Wednesday, July 09, 2008

Wednesday Morning Wake Up Call

Good Morning Everybody,
Yesterday's shoot went great. We got some beautiful images at the Marriott in the morning and then headed to the magnificent Mother Of God Church for the afternoon shooting session. I mentioned earlier that for the first time at my workshops, I was going to let the class break down into smaller groups and work through the various locations in the church to see what they could put into practice what they actually learned and also what they individually could come up with. I was a bit hesitant, but the class feedback was overwhelmingly positive for the experience. Count me wrong on that one as I felt the class might feel uncomfortable shooting in front of each other. Yes, we will do it again at my Fall Master Class in September.

One subject that came up during the shoot was " How do you control the brightness of stain glass windows while still preserving the detail in the rest of the church?" This is an excellent question, because in the old days of film, we would just send it to the lab, order a custom burned and dodged print, write a out a big check, and be pretty happy campers (except for the cost of the print.

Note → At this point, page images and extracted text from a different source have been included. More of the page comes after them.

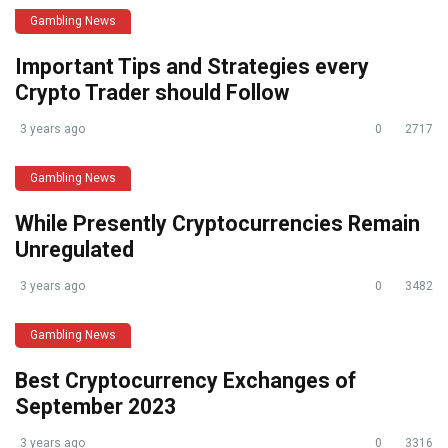
Gambling News
Important Tips and Strategies every
Crypto Trader should Follow
3 years ago
0
2717
Gambling News
While Presently Cryptocurrencies Remain
Unregulated
3 years ago
0
3482
Gambling News
Best Cryptocurrency Exchanges of
September 2023
3 years ago
0
3316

When we get into this situation, I call it wrestling with the light. What do you want to give up, the rich color of the stain glass windows by adding more exposure for the background detail? Or would you prefer to keep the richness of the windows and let the detail suffer. Well gang, in our wonderful digital age, we can have it all!
Check out the first image and our handsome model taken by one of our class members. We got good detail in the windows but not much in between. This is such and easy fix these days. Pop the highlight recovery in Lightroom to pick up a bit more detail in the windows, add some fill light for the shadows, then selectively raise the density of other dark parts of the scene with Lightroom 2's new retouch feature. Presto - check out the second print. If you are worried about introducing too much noise when you pull up the shadows, just shoot at a lower ISO to keep the noise in check. Easy as pie in these wonderful digital days of photography. And NO big check written to the lab. Life is grand!!

1 comment:

  1. This would also be a great place to use exposure bracketing and merging the results. A bit more work, but sometimes resulting in a smoother end product, IMO.